Selain itu Tigor Juga mendorong pemerintah melakukan pertolongan kepada korban dan melindungi para korban.
"Secara dalam kasus kejahatan seksual terhadap anak-anak di bawah umur di Depok ini kami meminta perhatian dan keterlibatan bapak Presiden Jokowi untuk memerintahkan kepolisian RI membongkar tuntas kasus di Depok ini," ungkapnya.
Baca: Bocah 9 Tahun jadi Korban Pencabulan Remaja 19 Tahun, Pelaku Habis Pesta Miras
Diketahui, pada akhir Mei 2020 lalu terbongkar kasus kekerasan seksual terhadap anak-anak di bawah umur di sebuah rumah ibadah di Depok, Jawa Barat.
"Sudah ada dua anak yang menjadi korban yang melaporkan ke Polres Depok kekerasan seksual yang dialaminya dari tersangka SPM (42 tahun)," ungkap Tigor.
Sampai hari ini, lanjut Tigor, sudah ada 21 orang anak korban yang melapor kepada tim pendamping korban.
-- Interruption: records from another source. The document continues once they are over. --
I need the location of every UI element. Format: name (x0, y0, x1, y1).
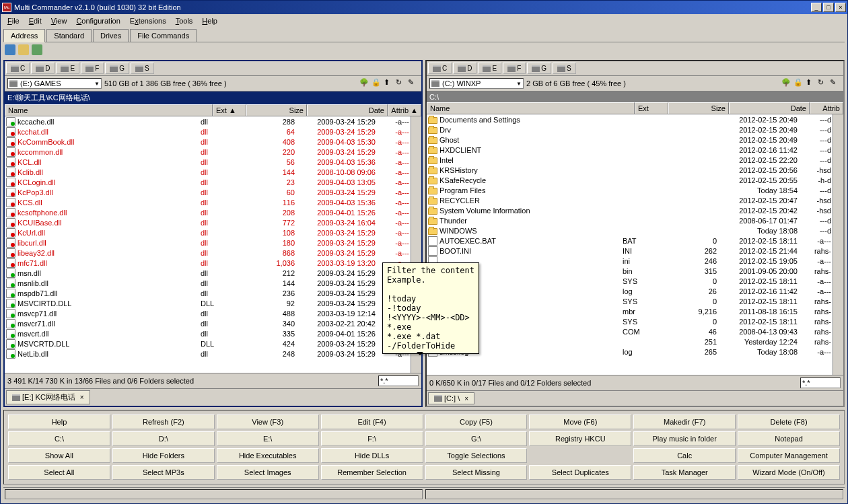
fn-button[interactable]: Toggle Selections (425, 448, 528, 463)
file-row[interactable]: HXDCLIENT2012-02-16 11:42---d (427, 145, 833, 155)
drive-tab-C[interactable]: C (428, 63, 452, 74)
tab-file-commands[interactable]: File Commands (130, 29, 197, 42)
menu-file[interactable]: File (3, 15, 24, 26)
file-row[interactable]: SYS02012-02-15 18:11rahs- (427, 316, 833, 326)
scrollbar[interactable] (833, 114, 843, 375)
file-row[interactable]: KCS.dlldll1162009-04-03 15:36-a--- (5, 197, 411, 207)
file-row[interactable]: mfc71.dlldll1,0362003-03-19 13:20-a--- (5, 258, 411, 268)
fn-button[interactable]: View (F3) (217, 415, 319, 429)
col-ext[interactable]: Ext (635, 102, 668, 114)
file-row[interactable]: SYS02012-02-15 18:11-a--- (427, 276, 833, 286)
fn-button[interactable]: Show All (8, 448, 110, 463)
col-ext[interactable]: Ext ▲ (213, 104, 246, 116)
fn-button[interactable]: G:\ (425, 431, 528, 446)
drive-tab-S[interactable]: S (131, 63, 154, 74)
col-date[interactable]: Date (729, 102, 810, 114)
menu-tools[interactable]: Tools (172, 15, 197, 26)
drive-tab-E[interactable]: E (56, 63, 79, 74)
drive-tab-E[interactable]: E (478, 63, 501, 74)
file-row[interactable]: ini2462012-02-15 19:05-a--- (427, 256, 833, 266)
file-row[interactable]: KRSHistory2012-02-15 20:56-hsd (427, 165, 833, 175)
file-row[interactable]: System Volume Information2012-02-15 20:4… (427, 205, 833, 215)
fn-button[interactable]: Hide Executables (217, 448, 319, 463)
fn-button[interactable]: Calc (633, 448, 736, 463)
file-row[interactable]: KcUrl.dlldll1082009-03-24 15:29-a--- (5, 227, 411, 238)
back-icon[interactable] (5, 44, 15, 55)
file-row[interactable]: KCLogin.dlldll232009-04-03 13:05-a--- (5, 177, 411, 187)
fn-button[interactable]: D:\ (112, 431, 215, 446)
tree-icon[interactable]: 🌳 (781, 78, 792, 89)
col-attr[interactable]: Attrib (810, 102, 843, 114)
file-row[interactable]: Kclib.dlldll1442008-10-08 09:06-a--- (5, 167, 411, 177)
fn-button[interactable]: Select MP3s (112, 465, 215, 480)
file-row[interactable]: Ghost2012-02-15 20:49---d (427, 135, 833, 145)
file-row[interactable]: kccache.dlldll2882009-03-24 15:29-a--- (5, 116, 411, 127)
drive-tab-C[interactable]: C (6, 63, 30, 74)
fn-button[interactable]: Notepad (738, 431, 840, 446)
fn-button[interactable]: Hide Folders (112, 448, 215, 463)
file-row[interactable]: libcurl.dlldll1802009-03-24 15:29-a--- (5, 238, 411, 248)
fn-button[interactable]: Delete (F8) (738, 415, 840, 429)
fn-button[interactable]: Remember Selection (321, 465, 423, 480)
file-row[interactable]: WINDOWSToday 18:08---d (427, 225, 833, 236)
col-name[interactable]: Name (5, 104, 213, 116)
close-button[interactable]: × (835, 3, 846, 12)
file-row[interactable]: Thunder2008-06-17 01:47---d (427, 215, 833, 225)
file-row[interactable]: libeay32.dlldll8682009-03-24 15:29-a--- (5, 248, 411, 258)
file-row[interactable]: NetLib.dlldll2482009-03-24 15:29-a--- (5, 349, 411, 359)
file-row[interactable]: msvcp71.dlldll4882003-03-19 12:14-a--- (5, 308, 411, 318)
fn-button[interactable]: F:\ (321, 431, 423, 446)
tab-standard[interactable]: Standard (46, 29, 92, 42)
left-filter-input[interactable] (378, 375, 419, 386)
file-row[interactable]: SYS02012-02-15 18:11rahs- (427, 296, 833, 306)
file-row[interactable]: 251Yesterday 12:24rahs- (427, 336, 833, 347)
titlebar[interactable]: Mc Multi Commander v2.1.0 (build 1030) 3… (1, 1, 847, 14)
col-size[interactable]: Size (246, 104, 307, 116)
file-row[interactable]: Documents and Settings2012-02-15 20:49--… (427, 114, 833, 124)
file-row[interactable]: BOOT.INIINI2622012-02-15 21:44rahs- (427, 246, 833, 256)
drive-tab-F[interactable]: F (503, 63, 526, 74)
file-row[interactable]: log262012-02-16 11:42-a--- (427, 286, 833, 296)
file-row[interactable]: Drv2012-02-15 20:49---d (427, 124, 833, 135)
fn-button[interactable]: Help (8, 415, 110, 429)
file-row[interactable]: KSafeRecycle2012-02-15 20:55-h-d (427, 175, 833, 185)
file-row[interactable]: KCUIBase.dlldll7722009-03-24 16:04-a--- (5, 217, 411, 227)
up-icon[interactable]: ⬆ (384, 78, 394, 89)
close-tab-icon[interactable]: × (80, 394, 84, 401)
file-row[interactable]: kccommon.dlldll2202009-03-24 15:29-a--- (5, 147, 411, 157)
fn-button[interactable]: Refresh (F2) (112, 415, 215, 429)
copy-icon[interactable] (18, 44, 29, 55)
drive-tab-G[interactable]: G (527, 63, 551, 74)
right-panel-tab[interactable]: [C:] \ × (428, 392, 474, 404)
file-row[interactable]: bin3152001-09-05 20:00rahs- (427, 266, 833, 276)
menu-edit[interactable]: Edit (25, 15, 46, 26)
file-row[interactable]: msvcrt.dlldll3352009-04-01 15:26-a--- (5, 328, 411, 338)
file-row[interactable]: Program FilesToday 18:54---d (427, 185, 833, 195)
refresh-icon[interactable]: ↻ (396, 78, 407, 89)
left-panel-tab[interactable]: [E:] KC网络电话 × (6, 390, 90, 404)
left-path[interactable]: E:\聊天工具\KC网络电话\ (5, 92, 421, 104)
col-name[interactable]: Name (427, 102, 635, 114)
right-path[interactable]: C:\ (427, 92, 843, 102)
drive-tab-S[interactable]: S (553, 63, 576, 74)
fn-button[interactable]: Select All (8, 465, 110, 480)
file-row[interactable]: smss.loglog265Today 18:08-a--- (427, 347, 833, 357)
fn-button[interactable]: Wizard Mode (On/Off) (738, 465, 840, 480)
right-file-list[interactable]: Documents and Settings2012-02-15 20:49--… (427, 114, 833, 375)
goto-icon[interactable] (32, 44, 42, 55)
minimize-button[interactable]: _ (811, 3, 822, 12)
menu-extensions[interactable]: Extensions (126, 15, 170, 26)
col-date[interactable]: Date (307, 104, 388, 116)
file-row[interactable]: kcchat.dlldll642009-03-24 15:29-a--- (5, 127, 411, 137)
wand-icon[interactable]: ✎ (408, 78, 419, 89)
lock-icon[interactable]: 🔒 (793, 78, 804, 89)
file-row[interactable]: msvcr71.dlldll3402003-02-21 20:42-a--- (5, 318, 411, 328)
right-drive-select[interactable]: (C:) WINXP ▼ (429, 78, 524, 89)
fn-button[interactable]: Move (F6) (529, 415, 631, 429)
lock-icon[interactable]: 🔒 (372, 78, 382, 89)
wand-icon[interactable]: ✎ (830, 78, 841, 89)
file-row[interactable]: RECYCLER2012-02-15 20:47-hsd (427, 195, 833, 205)
fn-button[interactable]: Makedir (F7) (633, 415, 736, 429)
file-row[interactable]: KcCommBook.dlldll4082009-04-03 15:30-a--… (5, 137, 411, 147)
file-row[interactable]: kcsoftphone.dlldll2082009-04-01 15:26-a-… (5, 207, 411, 217)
"Usia para korban berusia sekitar 11 sampai 15 tahun," imbuhnya.
Modus pelaku dengan berpura-pura mengajak rapat, mengajak jalan-jalan dan makan bersama, kegiatan keagamaan, memberi sepatu dan pakaian mahal kepada korban.
"Kejahatan seksual yang pelaku ini sudah dilakukannya, setidaknya sejak tahun 2002 hingga 2020 ini. Bisa jadi korbannya sangat banyak dan perlu penanganan tegas dan tuntas," ungkap Tigor.
Baca: Komnas Perlindungan Anak: Pelaku Pedofilia di Gereja Depok Layak Dikebiri!
"Sampai saat ini kami pendamping korban kasus pencabulan di rumah ibadah di Depok masih melakukan penelusuran terhadap anak-anak yang jadi korban kekerasan seksual SPM," ungkapnya.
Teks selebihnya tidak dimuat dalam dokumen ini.